Seppelt first made South Australian state selection in the 1991 youth eight contesting the Noel F Wilkinson Trophy at the Interstate Regatta within the Australian Rowing Championships. From 1992 he rowed in South Australian lightweight fours contesting the Penrith Cup. He stroked the 1992 four, the 1993 victorious South Australian four, rowed in the two seat of the victorious 1994 SA four, and rowed again in the 1996 SA Penrith Cup four.

==International representative rowing==
Seppelt made his first Australian representative appearance in 1992 in an U23 lightweight four which contested an U23 Trans-Tasman series against New Zealand crews. The Australian lightweight four won all three of their match races.

Seppelt made his Australian senior representative debut in 1993 in the men's lightweight coxless four at the 1993 World Rowing Championships in Racice. The Australian four rowed to a fourth.

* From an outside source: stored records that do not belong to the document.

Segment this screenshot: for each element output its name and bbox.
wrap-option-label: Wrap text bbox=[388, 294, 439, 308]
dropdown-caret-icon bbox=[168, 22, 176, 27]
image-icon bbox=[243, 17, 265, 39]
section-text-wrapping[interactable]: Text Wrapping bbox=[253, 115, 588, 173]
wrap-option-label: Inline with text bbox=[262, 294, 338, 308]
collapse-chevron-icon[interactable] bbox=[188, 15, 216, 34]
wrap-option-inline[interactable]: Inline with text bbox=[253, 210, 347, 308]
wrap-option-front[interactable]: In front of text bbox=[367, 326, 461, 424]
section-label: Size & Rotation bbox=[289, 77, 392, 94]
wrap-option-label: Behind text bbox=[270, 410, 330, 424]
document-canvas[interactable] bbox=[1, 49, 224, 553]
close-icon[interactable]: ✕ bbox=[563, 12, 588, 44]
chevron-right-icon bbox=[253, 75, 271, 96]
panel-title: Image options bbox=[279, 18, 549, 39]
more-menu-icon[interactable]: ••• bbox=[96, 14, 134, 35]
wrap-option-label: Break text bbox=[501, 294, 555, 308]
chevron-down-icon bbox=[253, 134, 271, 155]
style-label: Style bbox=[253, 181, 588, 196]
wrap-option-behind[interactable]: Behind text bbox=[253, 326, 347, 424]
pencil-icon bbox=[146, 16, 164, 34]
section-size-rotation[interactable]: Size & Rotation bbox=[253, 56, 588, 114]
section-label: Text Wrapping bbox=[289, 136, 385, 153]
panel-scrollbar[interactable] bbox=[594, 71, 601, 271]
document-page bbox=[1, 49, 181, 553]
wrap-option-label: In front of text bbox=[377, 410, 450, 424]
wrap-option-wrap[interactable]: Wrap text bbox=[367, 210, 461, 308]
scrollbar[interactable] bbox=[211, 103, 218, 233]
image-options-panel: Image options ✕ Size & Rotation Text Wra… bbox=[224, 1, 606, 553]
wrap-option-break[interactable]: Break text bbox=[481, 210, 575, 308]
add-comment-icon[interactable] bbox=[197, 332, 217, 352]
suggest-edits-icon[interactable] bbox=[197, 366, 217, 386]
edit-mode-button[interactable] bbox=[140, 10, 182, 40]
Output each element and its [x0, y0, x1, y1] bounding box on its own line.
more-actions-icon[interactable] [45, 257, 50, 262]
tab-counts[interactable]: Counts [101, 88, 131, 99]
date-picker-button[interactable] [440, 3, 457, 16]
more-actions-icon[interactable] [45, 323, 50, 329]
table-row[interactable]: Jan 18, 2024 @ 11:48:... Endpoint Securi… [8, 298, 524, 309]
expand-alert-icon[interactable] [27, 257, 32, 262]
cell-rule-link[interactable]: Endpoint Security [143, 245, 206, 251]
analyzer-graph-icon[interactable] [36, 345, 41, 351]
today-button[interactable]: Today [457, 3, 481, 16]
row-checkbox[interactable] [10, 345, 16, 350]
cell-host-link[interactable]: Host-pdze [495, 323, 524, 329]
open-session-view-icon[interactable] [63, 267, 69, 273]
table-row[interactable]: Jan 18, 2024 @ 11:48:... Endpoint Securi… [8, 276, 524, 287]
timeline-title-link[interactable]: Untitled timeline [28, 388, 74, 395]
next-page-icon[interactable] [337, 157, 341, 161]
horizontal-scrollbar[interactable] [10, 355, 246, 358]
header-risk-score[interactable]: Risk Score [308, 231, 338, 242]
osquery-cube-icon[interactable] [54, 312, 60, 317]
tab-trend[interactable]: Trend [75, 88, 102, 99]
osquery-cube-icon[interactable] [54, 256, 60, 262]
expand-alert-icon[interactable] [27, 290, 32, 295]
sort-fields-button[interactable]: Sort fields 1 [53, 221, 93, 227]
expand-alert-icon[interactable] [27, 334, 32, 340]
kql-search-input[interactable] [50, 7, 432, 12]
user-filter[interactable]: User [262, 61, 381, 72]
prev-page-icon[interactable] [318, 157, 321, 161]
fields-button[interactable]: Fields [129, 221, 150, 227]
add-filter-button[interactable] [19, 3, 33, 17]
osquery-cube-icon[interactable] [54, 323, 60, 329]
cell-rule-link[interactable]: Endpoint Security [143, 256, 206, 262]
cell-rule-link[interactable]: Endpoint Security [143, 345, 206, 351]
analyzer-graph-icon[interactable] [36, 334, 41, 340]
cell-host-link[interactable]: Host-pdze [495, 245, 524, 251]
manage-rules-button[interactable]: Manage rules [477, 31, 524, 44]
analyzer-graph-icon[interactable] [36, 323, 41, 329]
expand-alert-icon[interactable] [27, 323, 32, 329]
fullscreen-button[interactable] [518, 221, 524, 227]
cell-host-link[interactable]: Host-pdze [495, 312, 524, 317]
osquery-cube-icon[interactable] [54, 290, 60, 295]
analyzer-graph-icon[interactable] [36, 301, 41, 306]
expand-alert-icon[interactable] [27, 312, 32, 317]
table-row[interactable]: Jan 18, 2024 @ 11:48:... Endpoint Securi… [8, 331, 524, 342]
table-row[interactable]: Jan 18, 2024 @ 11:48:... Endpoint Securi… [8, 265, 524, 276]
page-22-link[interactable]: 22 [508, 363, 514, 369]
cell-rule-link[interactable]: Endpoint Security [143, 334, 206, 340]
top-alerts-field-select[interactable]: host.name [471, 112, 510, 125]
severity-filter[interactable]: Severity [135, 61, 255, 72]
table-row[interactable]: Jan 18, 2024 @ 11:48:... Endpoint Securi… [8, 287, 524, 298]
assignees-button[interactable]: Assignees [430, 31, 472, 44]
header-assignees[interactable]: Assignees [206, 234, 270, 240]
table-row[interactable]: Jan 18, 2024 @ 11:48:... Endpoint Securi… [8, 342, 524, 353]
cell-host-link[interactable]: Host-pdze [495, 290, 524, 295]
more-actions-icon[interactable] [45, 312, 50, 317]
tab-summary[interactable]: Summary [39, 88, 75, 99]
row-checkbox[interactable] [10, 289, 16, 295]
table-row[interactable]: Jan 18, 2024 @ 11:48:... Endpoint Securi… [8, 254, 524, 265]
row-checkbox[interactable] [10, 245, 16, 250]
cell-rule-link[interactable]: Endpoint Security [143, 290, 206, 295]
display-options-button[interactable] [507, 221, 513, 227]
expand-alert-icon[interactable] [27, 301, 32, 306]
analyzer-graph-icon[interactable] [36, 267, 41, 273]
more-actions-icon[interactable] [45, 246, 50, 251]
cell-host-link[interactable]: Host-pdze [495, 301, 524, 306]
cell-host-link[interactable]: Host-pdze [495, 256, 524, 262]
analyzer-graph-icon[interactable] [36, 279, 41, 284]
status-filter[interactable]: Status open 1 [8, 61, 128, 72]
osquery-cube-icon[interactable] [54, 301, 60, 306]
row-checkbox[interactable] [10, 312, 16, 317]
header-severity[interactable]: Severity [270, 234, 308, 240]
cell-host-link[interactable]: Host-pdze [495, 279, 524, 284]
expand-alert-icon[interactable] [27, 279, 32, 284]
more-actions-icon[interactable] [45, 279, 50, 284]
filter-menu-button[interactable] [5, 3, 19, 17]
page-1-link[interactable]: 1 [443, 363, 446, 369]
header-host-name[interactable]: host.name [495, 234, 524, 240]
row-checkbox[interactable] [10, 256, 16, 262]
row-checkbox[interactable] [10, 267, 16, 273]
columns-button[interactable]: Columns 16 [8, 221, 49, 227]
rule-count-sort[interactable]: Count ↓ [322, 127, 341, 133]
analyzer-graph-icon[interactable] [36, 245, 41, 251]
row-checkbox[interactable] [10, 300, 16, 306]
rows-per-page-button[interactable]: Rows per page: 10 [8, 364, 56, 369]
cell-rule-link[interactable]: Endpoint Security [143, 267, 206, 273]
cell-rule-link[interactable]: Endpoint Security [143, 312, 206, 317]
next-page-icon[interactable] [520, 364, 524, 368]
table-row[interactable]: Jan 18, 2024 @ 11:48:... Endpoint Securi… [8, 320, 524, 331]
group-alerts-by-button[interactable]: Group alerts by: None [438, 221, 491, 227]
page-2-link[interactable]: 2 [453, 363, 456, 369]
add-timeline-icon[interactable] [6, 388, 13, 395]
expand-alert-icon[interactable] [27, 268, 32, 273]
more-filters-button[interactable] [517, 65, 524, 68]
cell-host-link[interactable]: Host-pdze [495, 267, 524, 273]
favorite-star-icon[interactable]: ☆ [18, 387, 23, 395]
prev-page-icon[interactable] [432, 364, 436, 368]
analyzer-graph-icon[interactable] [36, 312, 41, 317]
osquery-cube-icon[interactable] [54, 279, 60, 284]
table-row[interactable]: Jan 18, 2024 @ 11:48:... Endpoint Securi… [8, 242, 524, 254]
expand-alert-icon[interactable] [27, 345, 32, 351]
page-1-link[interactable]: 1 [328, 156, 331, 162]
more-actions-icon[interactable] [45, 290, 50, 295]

He rowed again in the Australian lightweight eight at the 1994 World Rowing Championships where that crew placed sixth.

At the Indianapolis 1994 Seppelt and his South Australian team-mate Andrew Stunnel rowed in a lightweight coxless four with Bruce Hick and Gary Lynagh. Seppelt stroked the four to a silver medal. That same crew contested the 1994 Commonwealth Rowing Championships held in association with the 1994 Commonwealth Games. They won gold at those championships. The following year at the 1995 World Rowing Championships he again stroked the Australian lightweight coxless four. They finished in tenth place and it was Seppelt's last Australian representative appearance.